Figure 2. Plot of the modulation transfer function (MTF) which shows the percent modulation with which specific spatial frequencies along the slice select direction are portrayed in the reconstructed image after kZ-space filtering. The maximum frequency portrayable by abutting 3.2mm slices (0.156 lp/mm) is identified. Frequencies higher than this are permitted with this processing. Results are shown for two different values of λ and for each of two different slice profiles. Also shown are the kZ-space representations of the two slice profiles used in this work. Note the substantial (30%) modulation at 0.5 lp/mm, exactly corresponding to 1mm resolution.
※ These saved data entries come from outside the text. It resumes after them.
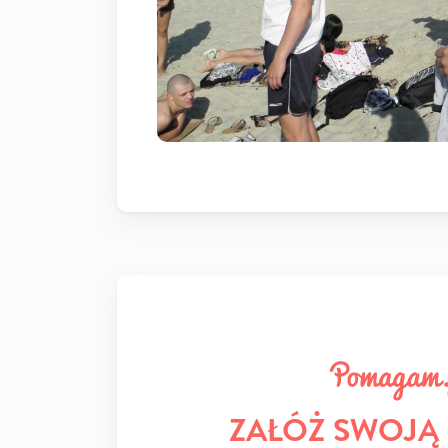
ZAŁÓŻ SWOJĄ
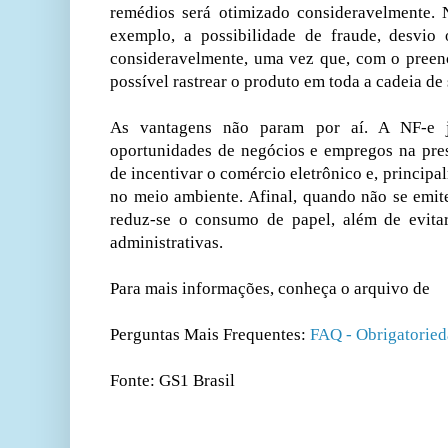
remédios será otimizado consideravelmente.
exemplo, a possibilidade de fraude, desvio 
consideravelmente, uma vez que, com o pree
possível rastrear o produto em toda a cadeia de
As vantagens não param por aí. A NF-e j
oportunidades de negócios e empregos na prest
de incentivar o comércio eletrônico e, principa
no meio ambiente. Afinal, quando não se emite 
reduz-se o consumo de papel, além de evitar
administrativas.
Para mais informações, conheça o arquivo de
Perguntas Mais Frequentes:
FAQ - Obrigatorie
Fonte: GS1 Brasil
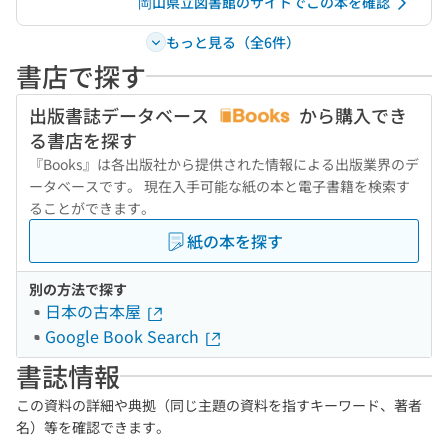
岡山県立図書館のサイトでこの本を確認
もっと見る（全6件）
書店で探す
出版書誌データベース
から購入でき
る書店を探す
『Books』は各出版社から提供された情報による出版業界のデ
ータベースです。 現在入手可能な紙の本と電子書籍を検索す
ることができます。
紙の本を探す
別の方法で探す
日本の古本屋
Google Book Search
書誌情報
この資料の詳細や典拠（同じ主題の資料を指すキーワード、著者
名）等を確認できます。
Figure 3. (A) Sagittal view of the prostate phantom used for SNR measurement showing the bladder and the prostate gland inclusions with a small lesion in the prostate. (B) Axial image of the prostate phantom as reconstructed from 3.2mm axial images with 75% slice-to-slice overlap and λ = 0.06. The bladder and prostate inclusions are identified as well as the simulated prostate lesion. (C) Plot of theoretical and measured SNR using data from images of the prostate phantom. Measured SNR in the acquired axial slice (B) was 23.87.

Figure 4. Results from the series-to-series comparisons of the reference axial T2SE acquisition which used abutting slices with the kZ-processing of overlapped T2SE axial acquisitions for five different criteria of sharpness (A-E) as well as level of artifact. For all five sharpness criteria the kZ-processing was statistically significantly superior to the reference T2SE. For the criterion of artifact (F), the kZ-processing has statistically significantly higher artifact.
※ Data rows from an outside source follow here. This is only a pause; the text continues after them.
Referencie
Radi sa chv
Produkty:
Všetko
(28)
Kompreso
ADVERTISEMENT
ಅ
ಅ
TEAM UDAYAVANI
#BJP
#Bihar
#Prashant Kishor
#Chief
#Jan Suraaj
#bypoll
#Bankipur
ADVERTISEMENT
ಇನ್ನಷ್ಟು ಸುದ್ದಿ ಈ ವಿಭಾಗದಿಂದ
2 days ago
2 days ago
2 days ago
Figure 5. Comparison of reference 3mm thick axial image (A) and 1mm thick axial image formed using kZ-processing (B) from Volunteer 2 (PI-RADS 1). Note improved depiction in (B) of nodules within transition zone (green arrows) and of prostate capsule (white arrows). Comparison of reference 3mm thick axial image (C) and 1mm thick image formed using kZ-processing (D) from Volunteer 6 (PI-RADS 4). Note improved portrayal in the vicinity of the suspected (dark) malignant lesion in the right peripheral zone (yellow arrows).